*WHAT IS NEEDED*:
Return the listing below unchanged, except that the pictures are dropped.

*THE DATA*:

======

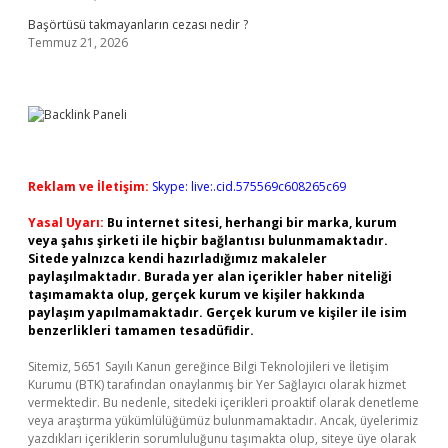
Başörtüsü takmayanların cezası nedir ?
Temmuz 21, 2026
Reklam ve İletişim:
Skype: live:.cid.575569c608265c69
Yasal Uyarı:
Bu internet sitesi, herhangi bir marka, kurum
veya şahıs şirketi ile hiçbir bağlantısı bulunmamaktadır.
Sitede yalnızca kendi hazırladığımız makaleler
paylaşılmaktadır. Burada yer alan içerikler haber niteliği
taşımamakta olup, gerçek kurum ve kişiler hakkında
paylaşım yapılmamaktadır. Gerçek kurum ve kişiler ile isim
benzerlikleri tamamen tesadüfidir.
Sitemiz, 5651 Sayılı Kanun gereğince Bilgi Teknolojileri ve İletişim
Kurumu (BTK) tarafından onaylanmış bir Yer Sağlayıcı olarak hizmet
vermektedir. Bu nedenle, sitedeki içerikleri proaktif olarak denetleme
veya araştırma yükümlülüğümüz bulunmamaktadır. Ancak, üyelerimiz
yazdıkları içeriklerin sorumluluğunu taşımakta olup, siteye üye olarak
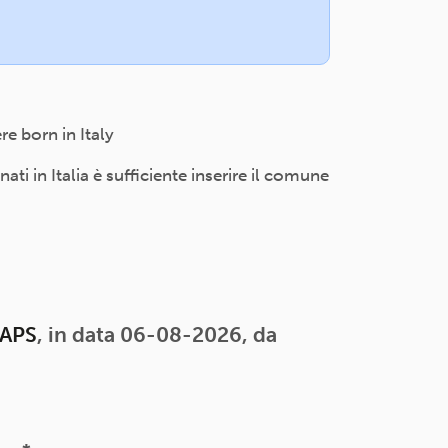
e born in Italy
i in Italia è sufficiente inserire il comune
 APS
, in data 06-08-2026, da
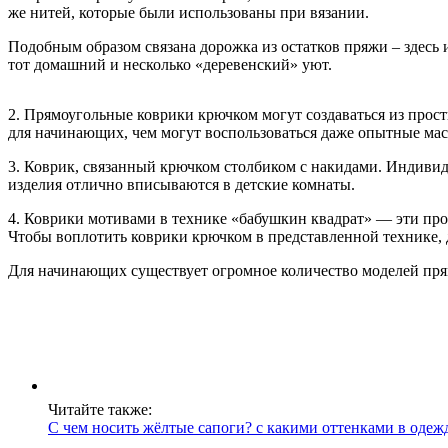
же нитей, которые были использованы при вязании.
Подобным образом связана дорожка из остатков пряжи – здесь 
тот домашний и несколько «деревенский» уют.
2. Прямоугольные коврики крючком могут создаваться из прос
для начинающих, чем могут воспользоваться даже опытные мас
3. Коврик, связанный крючком столбиком с накидами. Индивид
изделия отлично вписываются в детские комнаты.
4. Коврики мотивами в технике «бабушкин квадрат» — эти про
Чтобы воплотить коврики крючком в представленной технике, д
Для начинающих существует огромное количество моделей пря
Читайте также:
С чем носить жёлтые сапоги? с какими оттенками в оде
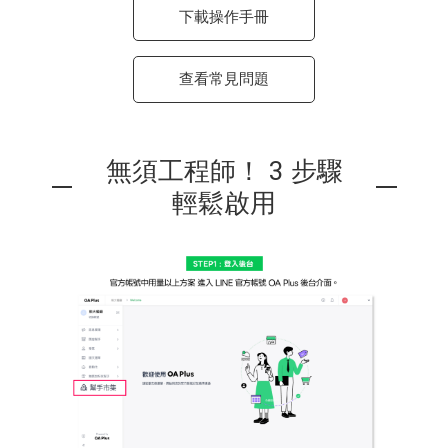
下載操作手冊
查看常見問題
無須工程師！ 3 步驟
輕鬆啟用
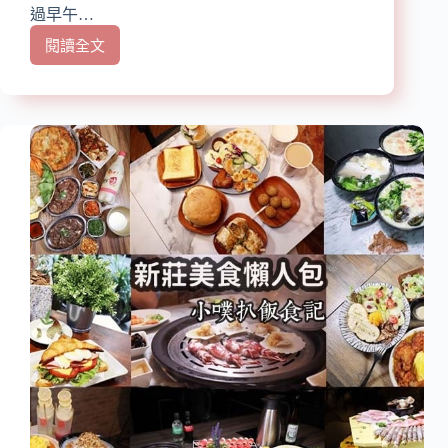
過早午…
閱讀全文
【大
台
北
美
食】
『早
午
餐
懶
人
包』
精
選
六
十
八
家
印
象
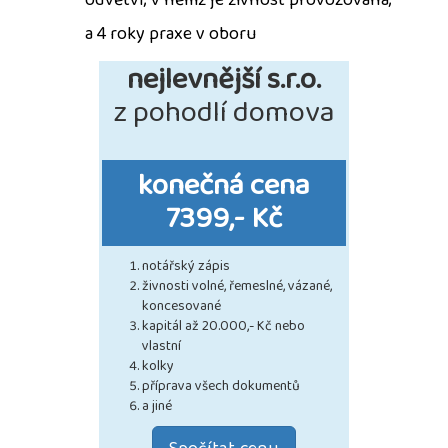
odvětví, v němž je živnost provozována,
a 4 roky praxe v oboru
nejlevnější s.r.o.
z pohodlí domova
konečná cena
7399,- Kč
notářský zápis
živnosti volné, řemeslné, vázané,
koncesované
kapitál až 20.000,- Kč nebo
vlastní
kolky
příprava všech dokumentů
a jiné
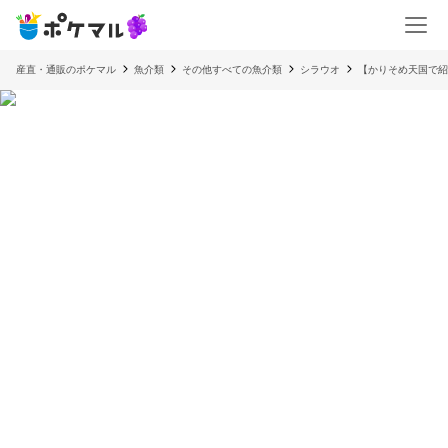
産直・通販のポケマル
魚介類
その他すべての魚介類
シラウオ
【かりそめ天国で紹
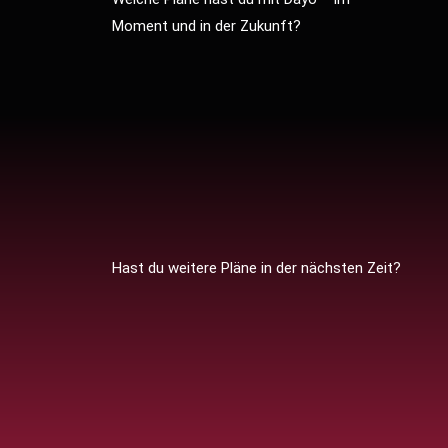
Moment und in der Zukunft?
Hast du weitere Pläne in der nächsten Zeit?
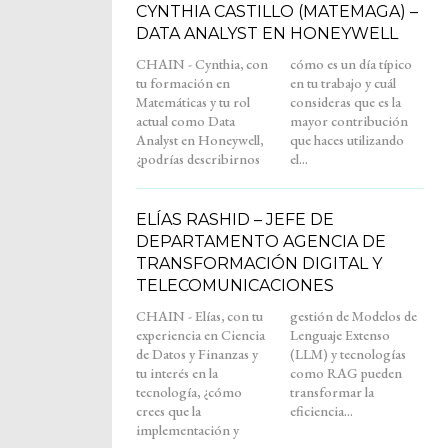
CYNTHIA CASTILLO (MATEMAGA) –
DATA ANALYST EN HONEYWELL
CHAIN - Cynthia, con
cómo es un día típico
tu formación en
en tu trabajo y cuál
Matemáticas y tu rol
consideras que es la
actual como Data
mayor contribución
Analyst en Honeywell,
que haces utilizando
¿podrías describirnos
el...
ELÍAS RASHID – JEFE DE
DEPARTAMENTO AGENCIA DE
TRANSFORMACIÓN DIGITAL Y
TELECOMUNICACIONES
CHAIN - Elías, con tu
gestión de Modelos de
experiencia en Ciencia
Lenguaje Extenso
de Datos y Finanzas y
(LLM) y tecnologías
tu interés en la
como RAG pueden
tecnología, ¿cómo
transformar la
crees que la
eficiencia...
implementación y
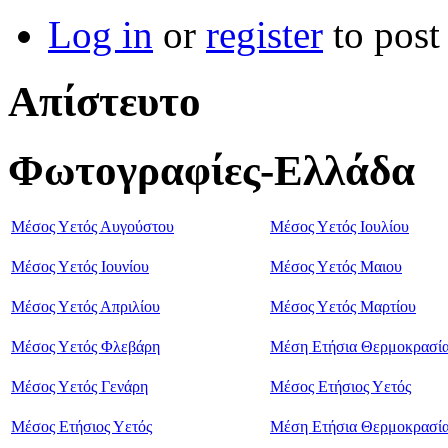
Log in
or
register
to pos
Απίστευτο
Φωτογραφίες-Ελλάδα
Μέσος Υετός Αυγούστου
Μέσος Υετός Ιουλίου
Μέσος Υετός Ιουνίου
Μέσος Υετός Μαιου
Μέσος Υετός Απριλίου
Μέσος Υετός Μαρτίου
Μέσος Υετός Φλεβάρη
Μέση Ετήσια Θερμοκρασί
Μέσος Υετός Γενάρη
Μέσος Ετήσιος Υετός
Μέσος Ετήσιος Υετός
Μέση Ετήσια Θερμοκρασί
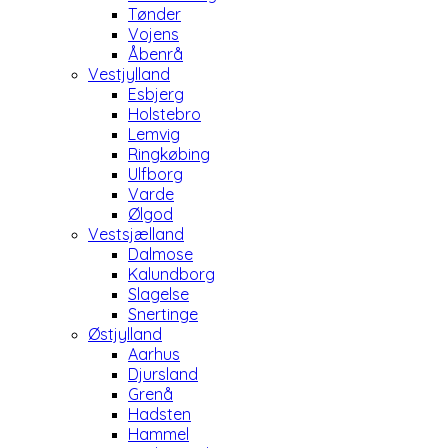
Tønder
Vojens
Åbenrå
Vestjylland
Esbjerg
Holstebro
Lemvig
Ringkøbing
Ulfborg
Varde
Ølgod
Vestsjælland
Dalmose
Kalundborg
Slagelse
Snertinge
Østjylland
Aarhus
Djursland
Grenå
Hadsten
Hammel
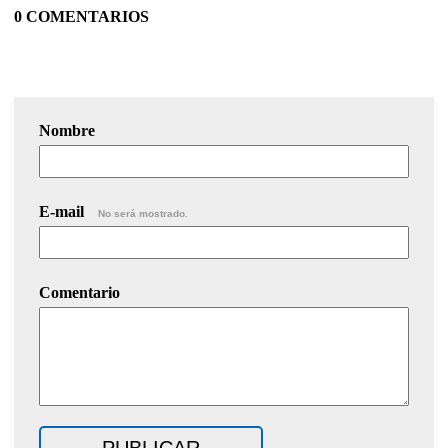
0 COMENTARIOS
Nombre
E-mail
No será mostrado.
Comentario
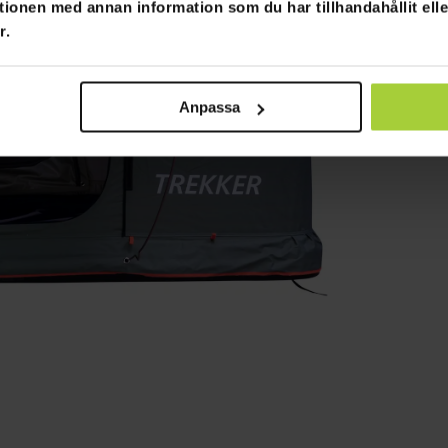
tionen med annan information som du har tillhandahållit ell
r.
Anpassa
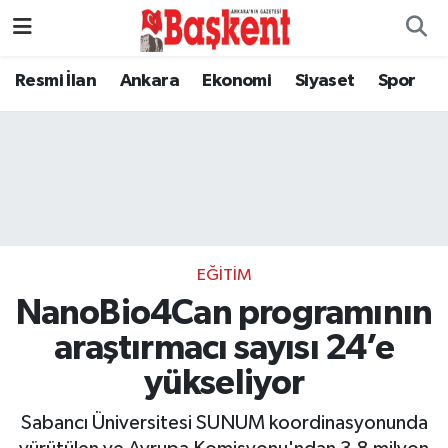
Resmi İlan
Ankara
Ekonomi
Siyaset
Spor
EĞITIM
NanoBio4Can programının
araştırmacı sayısı 24’e
yükseliyor
Sabancı Üniversitesi SUNUM koordinasyonunda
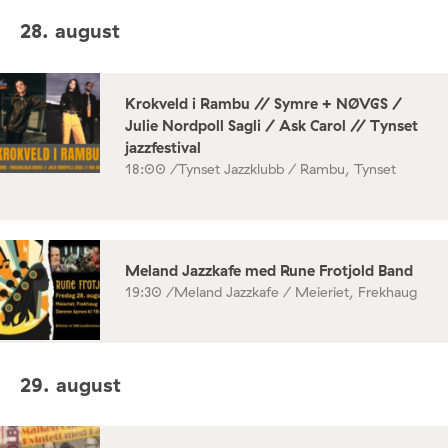
28. august
Krokveld i Rambu // Symre + NØVGS /
Julie Nordpoll Sagli / Ask Carol // Tynset
jazzfestival
18:00 /
Tynset Jazzklubb / Rambu, Tynset
Meland Jazzkafe med Rune Frotjold Band
19:30 /
Meland Jazzkafe / Meieriet, Frekhaug
29. august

======

*RESPONSE TO THE TASK*:
Başörtüsü takmayanların cezası nedir ?
Temmuz 21, 2026
Reklam ve İletişim:
Skype: live:.cid.575569c608265c69
Yasal Uyarı:
Bu internet sitesi, herhangi bir marka, kurum
veya şahıs şirketi ile hiçbir bağlantısı bulunmamaktadır.
Sitede yalnızca kendi hazırladığımız makaleler
paylaşılmaktadır. Burada yer alan içerikler haber niteliği
taşımamakta olup, gerçek kurum ve kişiler hakkında
paylaşım yapılmamaktadır. Gerçek kurum ve kişiler ile isim
benzerlikleri tamamen tesadüfidir.
Sitemiz, 5651 Sayılı Kanun gereğince Bilgi Teknolojileri ve İletişim
Kurumu (BTK) tarafından onaylanmış bir Yer Sağlayıcı olarak hizmet
vermektedir. Bu nedenle, sitedeki içerikleri proaktif olarak denetleme
veya araştırma yükümlülüğümüz bulunmamaktadır. Ancak, üyelerimiz
yazdıkları içeriklerin sorumluluğunu taşımakta olup, siteye üye olarak
e born in Italy
i in Italia è sufficiente inserire il comune
 APS
, in data 06-08-2026, da
же нитей, которые были использованы при вязании.
Подобным образом связана дорожка из остатков пряжи – здесь 
тот домашний и несколько «деревенский» уют.
2. Прямоугольные коврики крючком могут создаваться из прос
для начинающих, чем могут воспользоваться даже опытные мас
3. Коврик, связанный крючком столбиком с накидами. Индивид
изделия отлично вписываются в детские комнаты.
4. Коврики мотивами в технике «бабушкин квадрат» — эти про
Чтобы воплотить коврики крючком в представленной технике, д
Для начинающих существует огромное количество моделей пря
Читайте также:
С чем носить жёлтые сапоги? с какими оттенками в оде
下載操作手冊
查看常見問題
無須工程師！ 3 步驟
輕鬆啟用
過早午…
閱讀全文
【大
台
北
美
食】
『早
午
餐
懶
人
包』
精
選
六
十
八
家
印
象
odvětví, v němž je živnost provozována,
a 4 roky praxe v oboru
nejlevnější s.r.o.
z pohodlí domova
konečná cena
7399,- Kč
notářský zápis
živnosti volné, řemeslné, vázané,
koncesované
kapitál až 20.000,- Kč nebo
vlastní
kolky
příprava všech dokumentů
a jiné
産直・通販のポケマル
魚介類
その他すべての魚介類
シラウオ
【かりそめ天国で紹
Moment und in der Zukunft?
Hast du weitere Pläne in der nächsten Zeit?
CYNTHIA CASTILLO (MATEMAGA) –
DATA ANALYST EN HONEYWELL
CHAIN - Cynthia, con
cómo es un día típico
tu formación en
en tu trabajo y cuál
Matemáticas y tu rol
consideras que es la
actual como Data
mayor contribución
Analyst en Honeywell,
que haces utilizando
¿podrías describirnos
el...
ELÍAS RASHID – JEFE DE
DEPARTAMENTO AGENCIA DE
TRANSFORMACIÓN DIGITAL Y
TELECOMUNICACIONES
CHAIN - Elías, con tu
gestión de Modelos de
experiencia en Ciencia
Lenguaje Extenso
de Datos y Finanzas y
(LLM) y tecnologías
tu interés en la
como RAG pueden
tecnología, ¿cómo
transformar la
crees que la
eficiencia...
implementación y
Log in
or
register
to pos
Απίστευτο
Φωτογραφίες-Ελλάδα
Μέσος Υετός Αυγούστου
Μέσος Υετός Ιουλίου
Μέσος Υετός Ιουνίου
Μέσος Υετός Μαιου
Μέσος Υετός Απριλίου
Μέσος Υετός Μαρτίου
Μέσος Υετός Φλεβάρη
Μέση Ετήσια Θερμοκρασί
Μέσος Υετός Γενάρη
Μέσος Ετήσιος Υετός
Μέσος Ετήσιος Υετός
Μέση Ετήσια Θερμοκρασί
Tønder
Vojens
Åbenrå
Vestjylland
Esbjerg
Holstebro
Lemvig
Ringkøbing
Ulfborg
Varde
Ølgod
Vestsjælland
Dalmose
Kalundborg
Slagelse
Snertinge
Østjylland
Aarhus
Djursland
Grenå
Hadsten
Hammel
0 COMENTARIOS
Nombre
E-mail
No será mostrado.
Comentario
tionen med annan information som du har tillhandahållit ell
r.
Anpassa
Resmi İlan
Ankara
Ekonomi
Siyaset
Spor
EĞITIM
NanoBio4Can programının
araştırmacı sayısı 24’e
yükseliyor
Sabancı Üniversitesi SUNUM koordinasyonunda
28. august
Krokveld i Rambu // Symre + NØVGS /
Julie Nordpoll Sagli / Ask Carol // Tynset
jazzfestival
18:00 /
Tynset Jazzklubb / Rambu, Tynset
Meland Jazzkafe med Rune Frotjold Band
19:30 /
Meland Jazzkafe / Meieriet, Frekhaug
29. august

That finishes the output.